A sa suite, une trentaine de maires faisaient de même. A partir de quoi, machines politiques et médiatiques s’emballaient, avec plusieurs incidents filmés et photographiés.

Conséquence immédiate : internet et réseaux sociaux aidant, la presse du monde entier s’interroge sur ce pays fier de ses principes d’égalité et de liberté, où des policiers municipaux en uniforme obligent une femme à enlever un t-shirt à manche longue pour se mettre en maillot.

Elle s'émeut de constater que des femmes qui revendiquent, quoi qu’on en pense, « pudeur » et « modestie » sont interdites de plage au nom du « respect des bonnes mœurs ».

Espace public et laïcité

Comme le rappelait le gouvernement dans une note de l’Observatoire de la laïcité en mai 2014, « dans l’espace collectif public (hors des services publics), comme par exemple sur la voie publique, le port de signes religieux est libre, au regard du principe de laïcité ».

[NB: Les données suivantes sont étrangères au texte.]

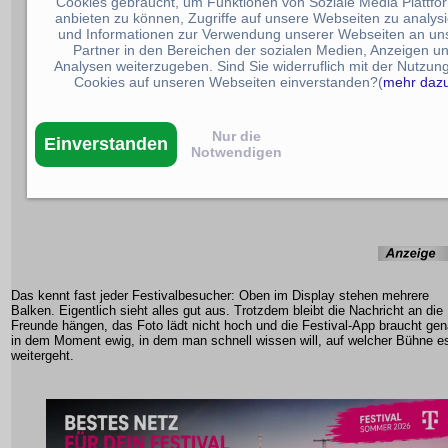
Cookies gebraucht, um Funktionen von Soziale Media Plattfo
anbieten zu können, Zugriffe auf unsere Webseiten zu analys
und Informationen zur Verwendung unserer Webseiten an un
Partner in den Bereichen der sozialen Medien, Anzeigen u
Analysen weiterzugeben. Sind Sie widerruflich mit der Nutzun
Cookies auf unseren Webseiten einverstanden?(
mehr daz
Nur die
Einverstanden
Notwendigen
Das kennt fast jeder Festivalbesucher: Oben im Display stehen mehrere
Balken. Eigentlich sieht alles gut aus. Trotzdem bleibt die Nachricht an die
Freunde hängen, das Foto lädt nicht hoch und die Festival-App braucht ge
in dem Moment ewig, in dem man schnell wissen will, auf welcher Bühne e
weitergeht.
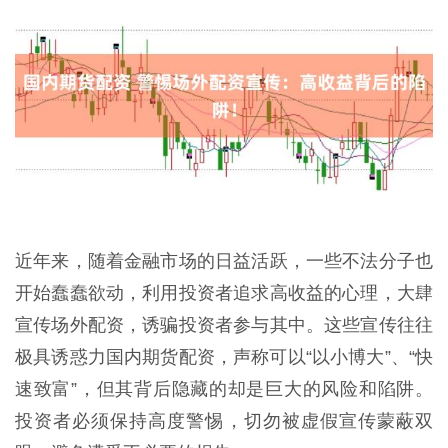
近年来，随着金融市场的日益活跃，一些不法分子也
开始蠢蠢欲动，利用投资者追求高收益的心理，大肆
宣传场外配资，诱骗投资者参与其中。这些宣传往往
极具诱惑力国内期货配资，声称可以“以小博大”、“快
速致富”，但其背后隐藏的却是巨大的风险和陷阱。
投资者必须保持高度警惕，切勿被虚假宣传蒙蔽双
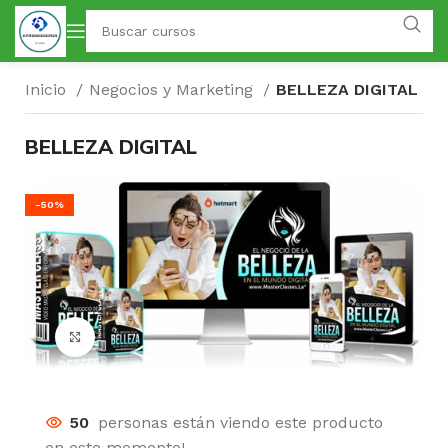
Inicio
Negocios y Marketing
BELLEZA DIGITAL
BELLEZA DIGITAL
-50%
Click para agrandar
50
personas están viendo este producto
en este momento!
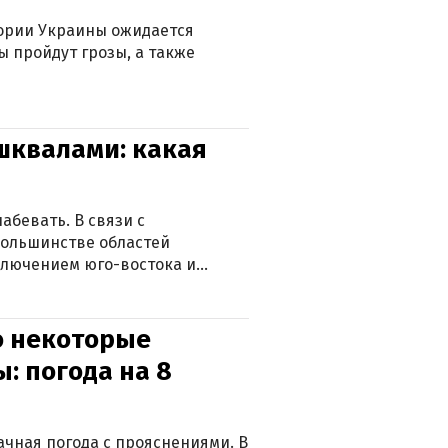
тории Украины ожидается
ы пройдут грозы, а также
 шквалами: какая
абевать. В связи с
большинстве областей
ключением юго-востока и
о некоторые
: погода на 8
лачная погода с прояснениями. В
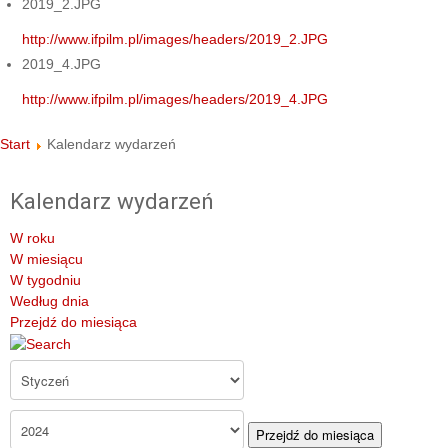
2019_2.JPG
http://www.ifpilm.pl/images/headers/2019_2.JPG
2019_4.JPG
http://www.ifpilm.pl/images/headers/2019_4.JPG
Start
Kalendarz wydarzeń
Kalendarz wydarzeń
W roku
W miesiącu
W tygodniu
Według dnia
Przejdź do miesiąca
Przejdź do miesiąca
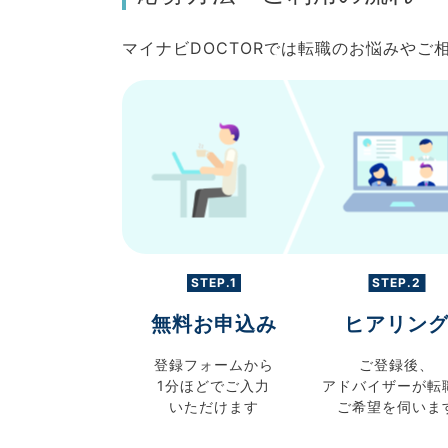
マイナビDOCTORでは転職のお悩みや
STEP.1
STEP.2
無料お申込み
ヒアリン
登録フォームから
ご登録後、
1分ほどでご入力
アドバイザーが転
いただけます
ご希望を伺いま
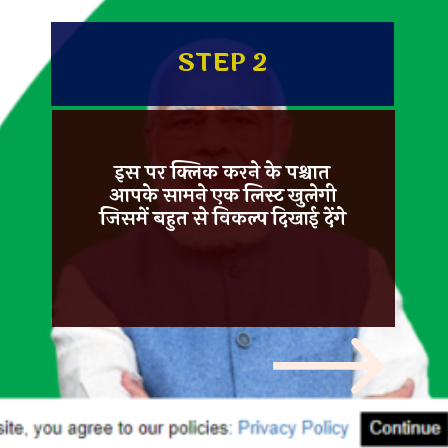
STEP 2
इस पर क्लिक करने के पश्चात
आपके सामने एक लिस्ट खुलेगी
जिसमें बहुत से विकल्प दिखाई देंगे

Au fondement de cette position, l’un des piliers de la République, l’article 10 de la Déclaration des droits de l'homme et du citoyen du 26 août 1789, intégrée au préambule de la Constitution du 4 octobre 1958 :

Nul ne doit être inquiété pour ses opinions, même religieuses, pourvu que leur manifestation ne trouble pas l'ordre public établi par la loi »,
ainsi que l’article 2 de la Constitution :
« La France est une République indivisible, laïque, démocratique et sociale. Elle assure l'égalité devant la loi de tous les citoyens sans distinction d'origine, de race ou de religion. Elle respecte toutes les croyances. »

La polémique, jusqu’où ?

En cette période électorale, il est à craindre, cependant, que la polémique ne s’arrête pas là. L’été était propice pour un sujet de plage assez complaisamment relayé et soutenu par quelques maires, dont le président de l’Association des maires de France.

Une fois la température retombée, viendra la rentrée universitaire. Assistera-t-on au retour des polémiques sur le voile à l’université ?

Ces arrêtés anti-burkini risquent de n’être qu’un prélude à un débat sur une interdiction générale des signes distinctifs religieux dans l’espace public. Une revendication du Front national, mais pas uniquement.

Burkini et hijab. Il est à noter que le terme « burkini » est employé mal à propos. Le burkini, dont le nom et la forme ont été inventés par une styliste australienne, laisse voir le visage, ce que la burka ne fait pas, et ne dissimule pas les formes du corps, ce qui est contraire à l’expression rigoriste de l’islam. Il s’apparente plutôt à une combinaison de plongée. Pour sa conceptrice, il permet à de nombreuses femmes de nager tout en respectant leurs convictions. Le burkini ne se porte guère sur les plages françaises où l’on voit plutôt des hijabs couvrant plus ou moins la tête.